Zenotaph
Keine Witwe, kein Waise legte ihm den Obolus in den Mund, als Fährgeld für Charon. Unseren Blicken verborgen sind die Augen, mit denen er den Styx überquerte und neunmal in den Wassern der Unterwelt sein Antlitz sich spiegeln sah, das wir nicht kennen. Der Name seines Schattens, der seither an den Ufern düsterer Flüsse umherirrt, ist für uns nur ein anderer Schatten.
Er starb für das Vaterland, ohne zu wissen wie noch warum. Sein Opfer war ruhmreich, da er es nicht als solches erkannte. Er gab sein Leben aus tiefster Seele, ließ sich leiten vom Instinkt und nicht von der Pflicht; von der Liebe zum Vaterland und nicht, weil er sich seines Vaterlandes bewußt war. Er verteidigte es, wie ein Mann seine Mutter verteidigt, deren Kind er vermöge der Geburt und nicht der Logik ist. Getreu dem Urgeheimnis dachte er weder an seinen Tod, noch wollte er ihn, sondern lebte ihn so instinktiv wie auch sein Leben. Der Schatten, dem er nun innewohnt, verbrüdert sich mit denen, die bei den Thermopylen fielen, im Fleisch dem Schwur treu, mit dem sie das Licht der Welt erblickten.
Er starb für sein Vaterland, wie die Sonne alle Tage aufgeht. Er war von Natur aus das, wozu ihn der Tod machen sollte.

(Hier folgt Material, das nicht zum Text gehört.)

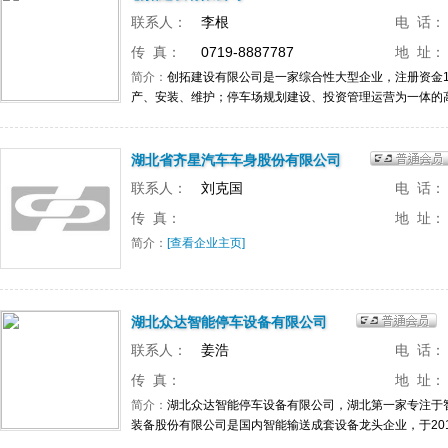
联系人：
李根
电 话：
传 真：
0719-8887787
地 址：
简介：
创拓建设有限公司是一家综合性大型企业，注册资金1
产、安装、维护；停车场规划建设、投资管理运营为一体的高
湖北省齐星汽车车身股份有限公司
联系人：
刘克国
电 话：
传 真：
地 址：
简介：
[查看企业主页]
湖北众达智能停车设备有限公司
联系人：
姜浩
电 话：
传 真：
地 址：
简介：
湖北众达智能停车设备有限公司，湖北第一家专注于
装备股份有限公司是国内智能输送成套设备龙头企业，于2011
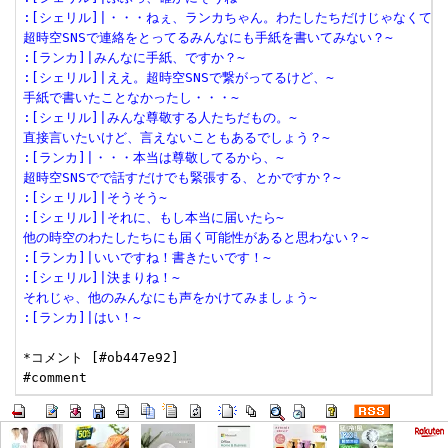
:[シェリル]|・・・ねぇ、ランカちゃん。わたしたちだけじゃなくて~
超時空SNSで連絡をとってるみんなにも手紙を書いてみない？~
:[ランカ]|みんなに手紙、ですか？~
:[シェリル]|ええ。超時空SNSで繋がってるけど、~
手紙で書いたことなかったし・・・~
:[シェリル]|みんな尊敬する人たちだもの。~
直接言いたいけど、言えないこともあるでしょう？~
:[ランカ]|・・・本当は尊敬してるから、~
超時空SNSでで話すだけでも緊張する、とかですか？~
:[シェリル]|そうそう~
:[シェリル]|それに、もし本当に届いたら~
他の時空のわたしたちにも届く可能性があると思わない？~
:[ランカ]|いいですね！書きたいです！~
:[シェリル]|決まりね！~
それじゃ、他のみんなにも声をかけてみましょう~
:[ランカ]|はい！~
*コメント [#ob447e92]
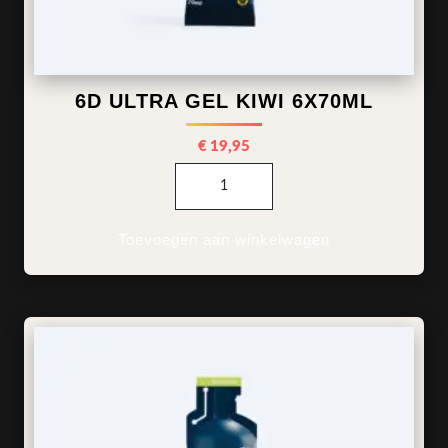
6D ULTRA GEL KIWI 6X70ML
€
19,95
6d Ultra Gel Kiwi 6x70ml aa
Toevoegen aan winkelwagen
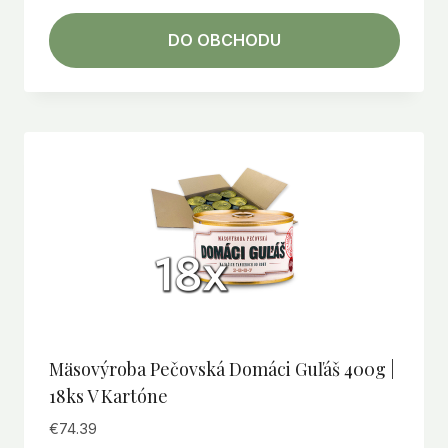
DO OBCHODU
Mäsovýroba Pečovská Domáci Guľáš 400g |
18ks V Kartóne
€
74.39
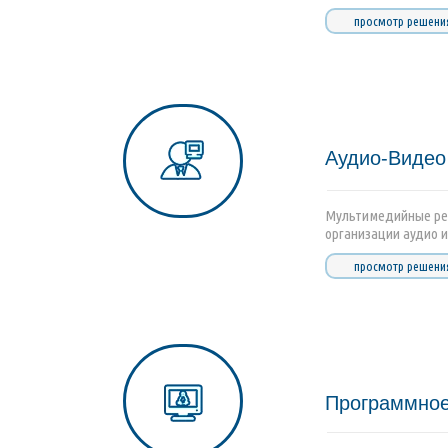
просмотр решени
Аудио-Видео
Мультимедийные реш
организации аудио и
просмотр решени
Программное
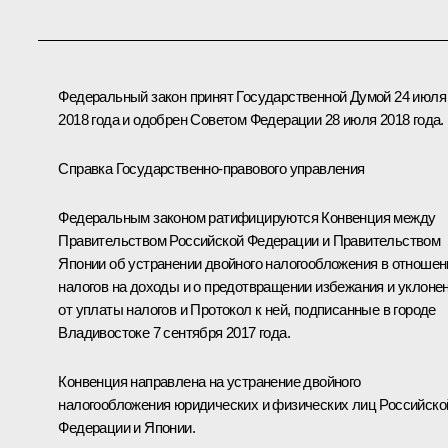
Федеральный закон принят Государственной Думой 24 июля
2018 года и одобрен Советом Федерации 28 июля 2018 года.
Справка Государственно-правового управления
Федеральным законом ратифицируются Конвенция между
Правительством Российской Федерации и Правительством
Японии об устранении двойного налогообложения в отношен
налогов на доходы и о предотвращении избежания и уклоне
от уплаты налогов и Протокол к ней, подписанные в городе
Владивостоке 7 сентября 2017 года.
Конвенция направлена на устранение двойного
налогообложения юридических и физических лиц Российско
Федерации и Японии.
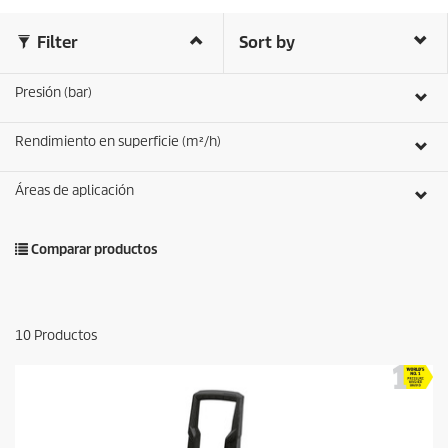
Filter
Sort by
Presión (bar)
Rendimiento en superficie (m²/h)
Áreas de aplicación
Comparar productos
10
Productos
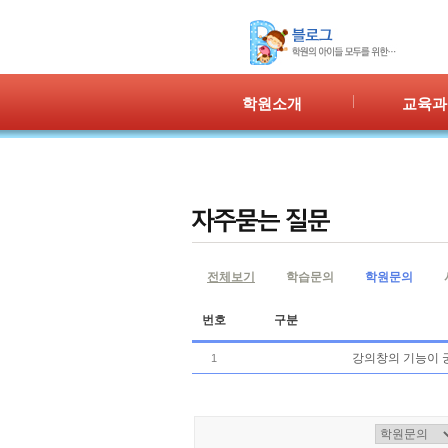
학원소개
교육과
인사말
프로그램 
위치안내
PPC
강사안내
PIC
학원시설
PASS
셔틀버스
PSC
전체보기
학습문의
학원문의
학원규정
교재소개
번호
구분
강의창의 기능이 
1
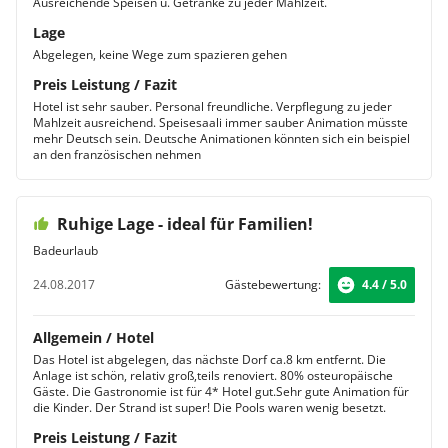
Ausreichende Speisen u. Getränke zu jeder Mahlzeit.
Lage
Abgelegen, keine Wege zum spazieren gehen
Preis Leistung / Fazit
Hotel ist sehr sauber. Personal freundliche. Verpflegung zu jeder
Mahlzeit ausreichend. Speisesaali immer sauber Animation müsste
mehr Deutsch sein. Deutsche Animationen könnten sich ein beispiel
an den französischen nehmen
Ruhige Lage - ideal für Familien!
Badeurlaub
24.08.2017
Gästebewertung:
4.4 / 5.0
Allgemein / Hotel
Das Hotel ist abgelegen, das nächste Dorf ca.8 km entfernt. Die
Anlage ist schön, relativ groß,teils renoviert. 80% osteuropäische
Gäste. Die Gastronomie ist für 4* Hotel gut.Sehr gute Animation für
die Kinder. Der Strand ist super! Die Pools waren wenig besetzt.
Preis Leistung / Fazit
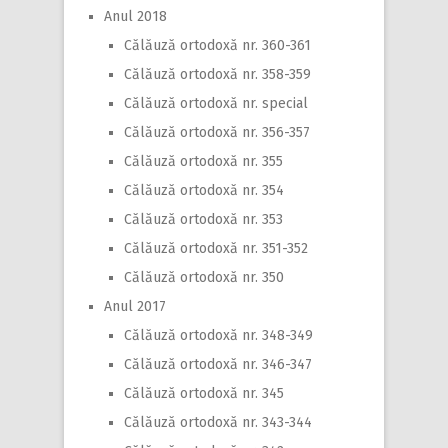
Anul 2018
Călăuză ortodoxă nr. 360-361
Călăuză ortodoxă nr. 358-359
Călăuză ortodoxă nr. special
Călăuză ortodoxă nr. 356-357
Călăuză ortodoxă nr. 355
Călăuză ortodoxă nr. 354
Călăuză ortodoxă nr. 353
Călăuză ortodoxă nr. 351-352
Călăuză ortodoxă nr. 350
Anul 2017
Călăuză ortodoxă nr. 348-349
Călăuză ortodoxă nr. 346-347
Călăuză ortodoxă nr. 345
Călăuză ortodoxă nr. 343-344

Er fiel nicht als Sklave eines glühenden Glaubens, sie töteten ihn nicht im niederen Kampf für ein hohes Ideal. Frei vom Schimpf des Glaubens und der Schande der Menschenfreundlichkeit fiel er weder für eine politische Idee noch für die Zukunft der Menschheit oder eine künftige Religion. Weit entfernt vom Glauben an eine andere Welt, mit dem die Anhänger Mohammeds und die Jünger Christi sich selbst betrügen, sah er den Tod kommen, ohne in ihm auf Leben zu hoffen, sah das Leben vergehen, ohne auf ein besseres Leben zu hoffen.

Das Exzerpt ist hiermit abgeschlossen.